## Data extract
● ● ● ● ●

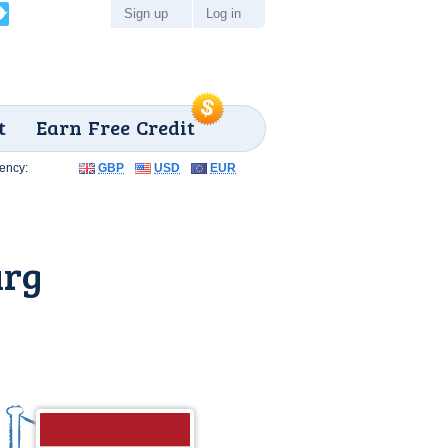
Sign up
Log in
t
Earn Free Credit
ency:
GBP
USD
EUR
urg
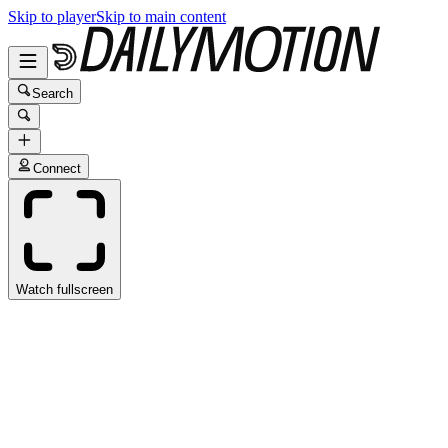
Skip to player
Skip to main content
Search
Connect
Watch fullscreen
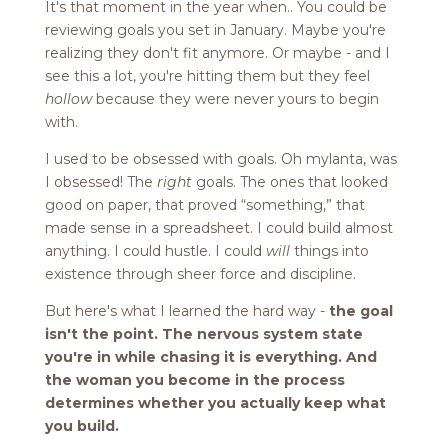
It's that moment in the year when.. You could be
reviewing goals you set in January. Maybe you're
realizing they don't fit anymore. Or maybe - and I
see this a lot, you're hitting them but they feel
hollow
because they were never yours to begin
with.
I used to be obsessed with goals. Oh mylanta, was
I obsessed! The
right
goals. The ones that looked
good on paper, that proved “something,” that
made sense in a spreadsheet. I could build almost
anything. I could hustle. I could
will
things into
existence through sheer force and discipline.
But here's what I learned the hard way -
the goal
isn't the point. The nervous system state
you're in while chasing it is everything. And
the woman you become in the process
determines whether you actually keep what
you build.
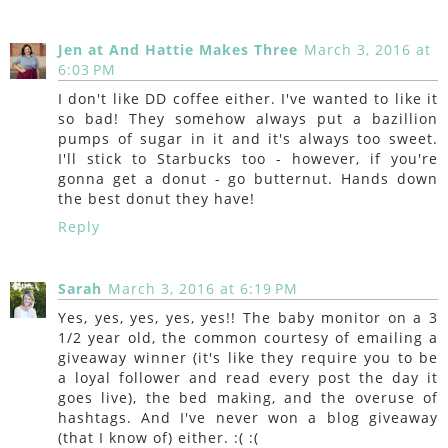
Jen at And Hattie Makes Three
March 3, 2016 at
6:03 PM
I don't like DD coffee either. I've wanted to like it
so bad! They somehow always put a bazillion
pumps of sugar in it and it's always too sweet.
I'll stick to Starbucks too - however, if you're
gonna get a donut - go butternut. Hands down
the best donut they have!
Reply
Sarah
March 3, 2016 at 6:19 PM
Yes, yes, yes, yes, yes!! The baby monitor on a 3
1/2 year old, the common courtesy of emailing a
giveaway winner (it's like they require you to be
a loyal follower and read every post the day it
goes live), the bed making, and the overuse of
hashtags. And I've never won a blog giveaway
(that I know of) either. :( :(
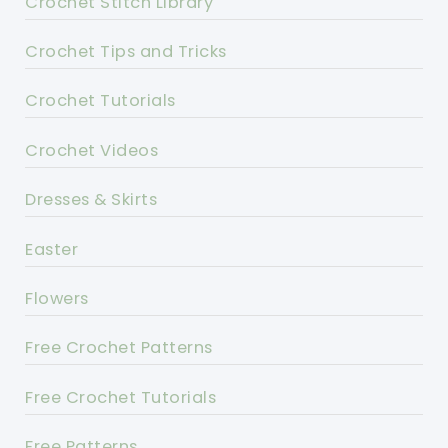
Crochet Stitch Library
Crochet Tips and Tricks
Crochet Tutorials
Crochet Videos
Dresses & Skirts
Easter
Flowers
Free Crochet Patterns
Free Crochet Tutorials
Free Patterns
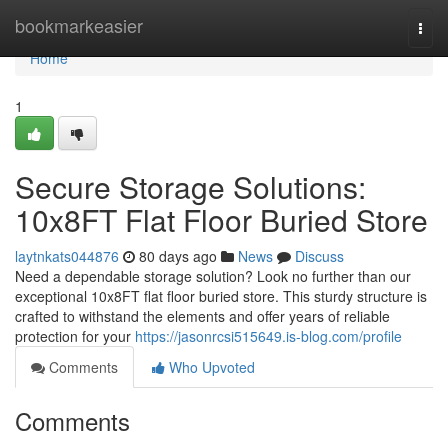
Home
bookmarkeasier
Togg
navi
Home
1
Secure Storage Solutions:
10x8FT Flat Floor Buried Store
laytnkats044876
80 days ago
News
Discuss
Need a dependable storage solution? Look no further than our
exceptional 10x8FT flat floor buried store. This sturdy structure is
crafted to withstand the elements and offer years of reliable
protection for your
https://jasonrcsi515649.is-blog.com/profile
Comments
Who Upvoted
Comments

● ● ● ● ●

## The problem
Begin at the first line of the entries above and return each line exactly, stopping after the line that contains "existence through sheer force and discipline.". Pictures do not belong in the copy.

## Answer section
Sign up
Log in
t
Earn Free Credit
ency:
GBP
USD
EUR
urg
Skip to player
Skip to main content
Search
Connect
Watch fullscreen
It's that moment in the year when.. You could be
reviewing goals you set in January. Maybe you're
realizing they don't fit anymore. Or maybe - and I
see this a lot, you're hitting them but they feel
hollow
because they were never yours to begin
with.
I used to be obsessed with goals. Oh mylanta, was
I obsessed! The
right
goals. The ones that looked
good on paper, that proved “something,” that
made sense in a spreadsheet. I could build almost
anything. I could hustle. I could
will
things into
existence through sheer force and discipline.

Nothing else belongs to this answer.